◆ **TASK PROMPT**:
An exact copy of every entry below is required, and no picture may appear in it.

═══ DATA RECORDS

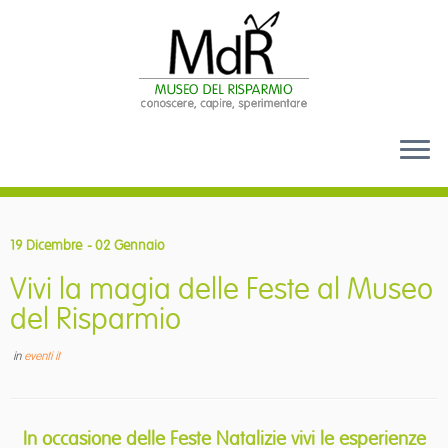
Passa
al
19 Dicembre
- 02 Gennaio
contenuto
Vivi la magia delle Feste al Museo
del Risparmio
in
eventi it
In occasione delle Feste Natalizie vivi le esperienze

══════

◆ **EXERCISE RESPONSE**:
Passa
al
19 Dicembre
- 02 Gennaio
contenuto
Vivi la magia delle Feste al Museo
del Risparmio
in
eventi it
In occasione delle Feste Natalizie vivi le esperienze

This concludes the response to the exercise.